_Provided data:_
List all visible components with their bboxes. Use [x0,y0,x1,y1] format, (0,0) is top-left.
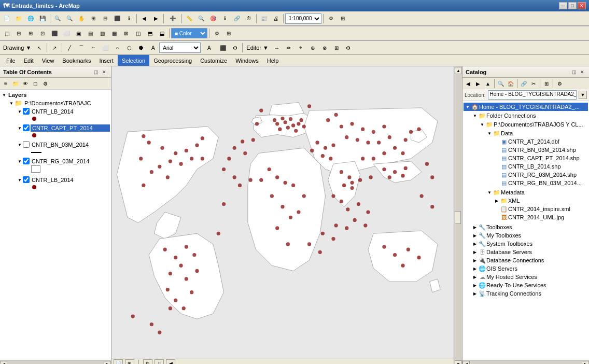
forward-button[interactable]: ▶ [150,13,162,24]
catalog-float-button[interactable]: ◫ [570,68,578,76]
cat-connect[interactable]: 🔗 [519,79,528,88]
cat-disconnect[interactable]: ✂ [529,79,538,88]
layer4-expand[interactable]: ▼ [17,158,23,165]
minimize-button[interactable]: ─ [559,2,567,9]
ed-btn5[interactable]: ⊗ [319,42,330,53]
catalog-close-button[interactable]: ✕ [579,68,586,76]
layer2-expand[interactable]: ▼ [17,124,23,132]
layer3-label[interactable]: CNTR_BN_03M_2014 [31,141,110,148]
drawing-label[interactable]: Drawing ▼ [1,44,33,52]
draw-polygon[interactable]: ⬡ [123,42,135,53]
menu-selection[interactable]: Selection [118,55,149,66]
layout-btn[interactable]: 📰 [258,13,270,24]
layers-label[interactable]: Layers [7,91,110,99]
map-scroll-up[interactable]: ▲ [455,67,462,74]
pdocs-expand[interactable]: ▼ [479,121,485,128]
map-refresh-btn[interactable]: ↻ [143,359,152,365]
tb2-6[interactable]: ⬜ [61,27,72,39]
layer5-expand[interactable]: ▼ [17,176,23,184]
save-button[interactable]: 💾 [37,13,48,24]
close-button[interactable]: ✕ [578,2,586,9]
select-button[interactable]: ⬛ [111,13,123,24]
cat-db-connections-row[interactable]: ▶ 🔌 Database Connections [471,256,588,264]
xml-folder-expand[interactable]: ▶ [494,197,500,204]
cat-up[interactable]: ▲ [483,79,493,88]
map-scroll-down[interactable]: ▼ [455,360,462,364]
menu-help[interactable]: Help [263,55,283,66]
hyperlink-button[interactable]: 🔗 [231,13,243,24]
cat-sys-toolboxes-row[interactable]: ▶ 🔧 System Toolboxes [471,240,588,248]
toc-list-selection[interactable]: ◻ [31,79,40,88]
maximize-button[interactable]: □ [568,2,577,9]
font-size[interactable]: A [201,42,217,53]
toc-folder-label[interactable]: P:\Documentos\TRABAJC [23,100,110,107]
toc-scroll-left[interactable]: ◀ [0,361,7,365]
add-data-button[interactable]: ➕ [165,13,180,24]
layer5-checkbox[interactable] [23,176,30,183]
zoom-to-layer-button[interactable]: ⊟ [100,13,111,24]
cat-metadata-row[interactable]: ▼ 📁 Metadata [485,188,588,197]
tb2-8[interactable]: ▤ [85,27,96,39]
layer1-expand[interactable]: ▼ [17,108,23,115]
color-dropdown[interactable]: ■ Color [171,28,207,38]
draw-curve[interactable]: ⌒ [76,42,87,53]
layer2-label[interactable]: CNTR_CAPT_PT_2014 [31,124,110,132]
ed-btn2[interactable]: ✏ [283,42,294,53]
draw-circle[interactable]: ○ [111,42,123,53]
cat-home[interactable]: 🏠 [506,79,515,88]
toc-options[interactable]: ⚙ [40,79,50,88]
cat-uml-row[interactable]: ▶ 🖼 CNTR_2014_UML.jpg [493,213,588,221]
toc-list-source[interactable]: 📁 [11,79,20,88]
map-area[interactable]: 📄 ⊞ ↻ ⏸ ◀ [111,66,454,364]
tb2-2[interactable]: ⊟ [13,27,24,39]
toolboxes-expand[interactable]: ▶ [472,223,478,231]
ed-btn3[interactable]: ⌖ [295,42,306,53]
layer1-checkbox[interactable] [23,108,30,115]
cat-cntr-capt-row[interactable]: ▶ ▤ CNTR_CAPT_PT_2014.shp [493,154,588,162]
cat-rtu-services-row[interactable]: ▶ 🌐 Ready-To-Use Services [471,281,588,289]
cat-my-toolboxes-row[interactable]: ▶ 🔧 My Toolboxes [471,231,588,240]
find-button[interactable]: 🔍 [195,13,207,24]
tb2-13[interactable]: ⬒ [144,27,156,39]
toc-hscroll[interactable]: ◀ ▶ [0,360,111,364]
map-data-view-btn[interactable]: ⊞ [125,359,134,365]
menu-insert[interactable]: Insert [95,55,118,66]
tb2-4[interactable]: ⊡ [37,27,48,39]
cat-cntr-bn-row[interactable]: ▶ ▤ CNTR_BN_03M_2014.shp [493,146,588,154]
db-conn-expand[interactable]: ▶ [472,257,478,264]
print-btn[interactable]: 🖨 [270,13,282,24]
draw-rect[interactable]: ⬜ [100,42,111,53]
tb2-3[interactable]: ⊞ [25,27,36,39]
toc-close-button[interactable]: ✕ [101,68,108,76]
identify-btn2[interactable]: ℹ [219,13,231,24]
scale-dropdown[interactable]: 1:100,000 [285,13,321,24]
ed-btn4[interactable]: ⊕ [307,42,318,53]
toc-float-button[interactable]: ◫ [92,68,100,76]
cat-options[interactable]: ⚙ [555,79,564,88]
menu-bookmarks[interactable]: Bookmarks [58,55,95,66]
data-expand[interactable]: ▼ [486,130,493,137]
layer4-checkbox[interactable] [23,158,30,164]
layer5-label[interactable]: CNTR_LB_2014 [31,176,110,184]
cat-inspire-row[interactable]: ▶ 📋 CNTR_2014_inspire.xml [493,205,588,213]
pan-button[interactable]: ✋ [76,13,87,24]
cat-folder-conn-row[interactable]: ▼ 📁 Folder Connections [471,111,588,120]
time-button[interactable]: ⏱ [243,13,255,24]
ed-more[interactable]: ⚙ [343,42,354,53]
measure-button[interactable]: 📏 [184,13,195,24]
zoom-out-button[interactable]: 🔍 [64,13,75,24]
tb2-10[interactable]: ▦ [108,27,120,39]
cat-cntr-rg-row[interactable]: ▶ ▤ CNTR_RG_03M_2014.shp [493,171,588,179]
cat-gis-servers-row[interactable]: ▶ 🌐 GIS Servers [471,264,588,273]
ed-btn6[interactable]: ⊞ [331,42,342,53]
draw-select[interactable]: ↖ [34,42,45,53]
rtu-expand[interactable]: ▶ [472,282,478,289]
cat-hosted-services-row[interactable]: ▶ ☁ My Hosted Services [471,273,588,281]
full-extent-button[interactable]: ⊞ [88,13,99,24]
my-toolboxes-expand[interactable]: ▶ [472,232,478,239]
more-row2[interactable]: ⚙ [211,27,222,39]
tb2-9[interactable]: ▥ [96,27,108,39]
map-page-btn[interactable]: 📄 [114,359,123,365]
tb2-7[interactable]: ▣ [73,27,84,39]
home-expand-icon[interactable]: ▼ [465,103,471,110]
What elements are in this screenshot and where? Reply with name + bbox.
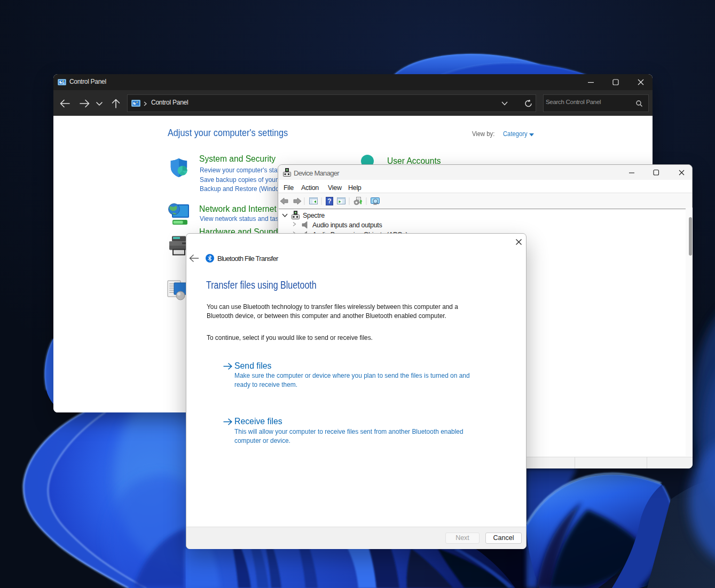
svg-text:?: ? (327, 197, 331, 205)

_Exercise:_
Using the records above, output an exact copy without any pictures.

_Finished task:_
List all visible components with their bboxes. Use [x0,y0,x1,y1] format, (0,0) is top-left.
forward-button[interactable]: ▶ [150,13,162,24]
catalog-float-button[interactable]: ◫ [570,68,578,76]
cat-connect[interactable]: 🔗 [519,79,528,88]
cat-disconnect[interactable]: ✂ [529,79,538,88]
layer4-expand[interactable]: ▼ [17,158,23,165]
minimize-button[interactable]: ─ [559,2,567,9]
ed-btn5[interactable]: ⊗ [319,42,330,53]
catalog-close-button[interactable]: ✕ [579,68,586,76]
layer2-expand[interactable]: ▼ [17,124,23,132]
layer3-label[interactable]: CNTR_BN_03M_2014 [31,141,110,148]
drawing-label[interactable]: Drawing ▼ [1,44,33,52]
draw-polygon[interactable]: ⬡ [123,42,135,53]
menu-selection[interactable]: Selection [118,55,149,66]
layout-btn[interactable]: 📰 [258,13,270,24]
layers-label[interactable]: Layers [7,91,110,99]
map-scroll-up[interactable]: ▲ [455,67,462,74]
pdocs-expand[interactable]: ▼ [479,121,485,128]
map-refresh-btn[interactable]: ↻ [143,359,152,365]
tb2-6[interactable]: ⬜ [61,27,72,39]
layer5-expand[interactable]: ▼ [17,176,23,184]
save-button[interactable]: 💾 [37,13,48,24]
close-button[interactable]: ✕ [578,2,586,9]
select-button[interactable]: ⬛ [111,13,123,24]
cat-db-connections-row[interactable]: ▶ 🔌 Database Connections [471,256,588,264]
xml-folder-expand[interactable]: ▶ [494,197,500,204]
cat-up[interactable]: ▲ [483,79,493,88]
map-scroll-down[interactable]: ▼ [455,360,462,364]
menu-help[interactable]: Help [263,55,283,66]
hyperlink-button[interactable]: 🔗 [231,13,243,24]
cat-sys-toolboxes-row[interactable]: ▶ 🔧 System Toolboxes [471,240,588,248]
toc-list-selection[interactable]: ◻ [31,79,40,88]
maximize-button[interactable]: □ [568,2,577,9]
font-size[interactable]: A [201,42,217,53]
toc-folder-label[interactable]: P:\Documentos\TRABAJC [23,100,110,107]
toc-scroll-left[interactable]: ◀ [0,361,7,365]
add-data-button[interactable]: ➕ [165,13,180,24]
layer5-checkbox[interactable] [23,176,30,183]
zoom-to-layer-button[interactable]: ⊟ [100,13,111,24]
cat-metadata-row[interactable]: ▼ 📁 Metadata [485,188,588,197]
tb2-8[interactable]: ▤ [85,27,96,39]
layer1-expand[interactable]: ▼ [17,108,23,115]
color-dropdown[interactable]: ■ Color [171,28,207,38]
draw-curve[interactable]: ⌒ [76,42,87,53]
layer2-label[interactable]: CNTR_CAPT_PT_2014 [31,124,110,132]
ed-btn2[interactable]: ✏ [283,42,294,53]
draw-circle[interactable]: ○ [111,42,123,53]
cat-home[interactable]: 🏠 [506,79,515,88]
toc-options[interactable]: ⚙ [40,79,50,88]
cat-uml-row[interactable]: ▶ 🖼 CNTR_2014_UML.jpg [493,213,588,221]
toc-list-source[interactable]: 📁 [11,79,20,88]
map-area[interactable]: 📄 ⊞ ↻ ⏸ ◀ [111,66,454,364]
tb2-2[interactable]: ⊟ [13,27,24,39]
toolboxes-expand[interactable]: ▶ [472,223,478,231]
ed-btn3[interactable]: ⌖ [295,42,306,53]
layer1-checkbox[interactable] [23,108,30,115]
cat-cntr-capt-row[interactable]: ▶ ▤ CNTR_CAPT_PT_2014.shp [493,154,588,162]
cat-rtu-services-row[interactable]: ▶ 🌐 Ready-To-Use Services [471,281,588,289]
cat-my-toolboxes-row[interactable]: ▶ 🔧 My Toolboxes [471,231,588,240]
find-button[interactable]: 🔍 [195,13,207,24]
tb2-13[interactable]: ⬒ [144,27,156,39]
toc-hscroll[interactable]: ◀ ▶ [0,360,111,364]
map-data-view-btn[interactable]: ⊞ [125,359,134,365]
menu-insert[interactable]: Insert [95,55,118,66]
tb2-4[interactable]: ⊡ [37,27,48,39]
cat-cntr-bn-row[interactable]: ▶ ▤ CNTR_BN_03M_2014.shp [493,146,588,154]
db-conn-expand[interactable]: ▶ [472,257,478,264]
print-btn[interactable]: 🖨 [270,13,282,24]
draw-rect[interactable]: ⬜ [100,42,111,53]
tb2-3[interactable]: ⊞ [25,27,36,39]
toc-close-button[interactable]: ✕ [101,68,108,76]
identify-btn2[interactable]: ℹ [219,13,231,24]
scale-dropdown[interactable]: 1:100,000 [285,13,321,24]
ed-btn4[interactable]: ⊕ [307,42,318,53]
toc-float-button[interactable]: ◫ [92,68,100,76]
cat-options[interactable]: ⚙ [555,79,564,88]
menu-bookmarks[interactable]: Bookmarks [58,55,95,66]
data-expand[interactable]: ▼ [486,130,493,137]
layer4-checkbox[interactable] [23,158,30,164]
layer5-label[interactable]: CNTR_LB_2014 [31,176,110,184]
cat-inspire-row[interactable]: ▶ 📋 CNTR_2014_inspire.xml [493,205,588,213]
pan-button[interactable]: ✋ [76,13,87,24]
cat-folder-conn-row[interactable]: ▼ 📁 Folder Connections [471,111,588,120]
time-button[interactable]: ⏱ [243,13,255,24]
ed-more[interactable]: ⚙ [343,42,354,53]
measure-button[interactable]: 📏 [184,13,195,24]
zoom-out-button[interactable]: 🔍 [64,13,75,24]
tb2-10[interactable]: ▦ [108,27,120,39]
cat-cntr-rg-row[interactable]: ▶ ▤ CNTR_RG_03M_2014.shp [493,171,588,179]
cat-gis-servers-row[interactable]: ▶ 🌐 GIS Servers [471,264,588,273]
ed-btn6[interactable]: ⊞ [331,42,342,53]
draw-select[interactable]: ↖ [34,42,45,53]
rtu-expand[interactable]: ▶ [472,282,478,289]
cat-hosted-services-row[interactable]: ▶ ☁ My Hosted Services [471,273,588,281]
full-extent-button[interactable]: ⊞ [88,13,99,24]
my-toolboxes-expand[interactable]: ▶ [472,232,478,239]
more-row2[interactable]: ⚙ [211,27,222,39]
tb2-9[interactable]: ▥ [96,27,108,39]
map-page-btn[interactable]: 📄 [114,359,123,365]
tb2-7[interactable]: ▣ [73,27,84,39]
home-expand-icon[interactable]: ▼ [465,103,471,110]
What elements are in this screenshot and where? Reply with name + bbox.
svg-text:?: ? (327, 197, 331, 205)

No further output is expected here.